Malakoff fut d’abord un quartier de Vanves qui s’est développé dans l’anarchie de la spéculation foncière autour du parc d’attraction dédié aux gloires militaires du second Empire avec sa fameuse Tour Malakoff de plus de 50 mètres de haut. Pour leurs demandes administratives les habitants devaient se rendre à la nouvelle mairie de Vanves construite à mi-coteau de l’autre côte de la voie ferrée

La population dépassera rapidement celle du bourg de Vanves. Sous la pression populaire et avec l’appui des élus au Conseil Municipal qui habitent le nouveau quartier, un décret présidentiel crée en 1883 une nouvelle commune qui prendra le nom de Malakoff.

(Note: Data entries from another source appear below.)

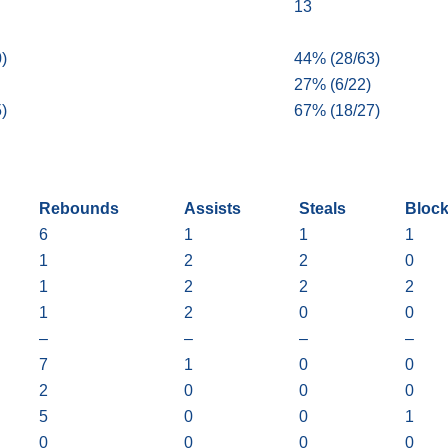
13
)
44% (28/63)
27% (6/22)
)
67% (18/27)
Rebounds
Assists
Steals
Bloc
6
1
1
1
1
2
2
0
1
2
2
2
1
2
0
0
–
–
–
–
7
1
0
0
2
0
0
0
5
0
0
1
0
0
0
0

Par délibération en date du 29 avril 1884, le Conseil municipal ratifiait la sous-location faite par le Maire monsieur Féburier de deux maisons au 28 rue du Camps Français (aujourd’hui rue Victor-Hugo) appartenant à la famille Pappel, pour servir de Mairie. La maison fut occupée à partir de 1888, en location directe, la commune en devint propriétaire en 1922 pour la somme de 135 000 francs. Les dépenses occasionnées par l’agrandissement des locaux, l’installation du chauffage central s’élevèrent à 295 000 francs environ

La Mairie de la jeune commune de Malakoff fut donc installée dans un immeuble d’une superficie de 800m2, pris en bail par la commune 

pour une durée de 18 ans au terme d’un acte du 18 avril 1888, approuvé le 5 mai suivant. Le loyer annuel représentait la somme de 4.300francs.

Au rez-de-chaussée étaient installés le cabinet du maire, les bureaux du secrétaire, de l’état civil et la salle des mariages. Cette dernière servait aussi pour les réunions du Conseil municipal.Le premier étage était occupé par le logement du secrétaire de Mairie. Une annexe servait de bureau et de logement au receveur municipal.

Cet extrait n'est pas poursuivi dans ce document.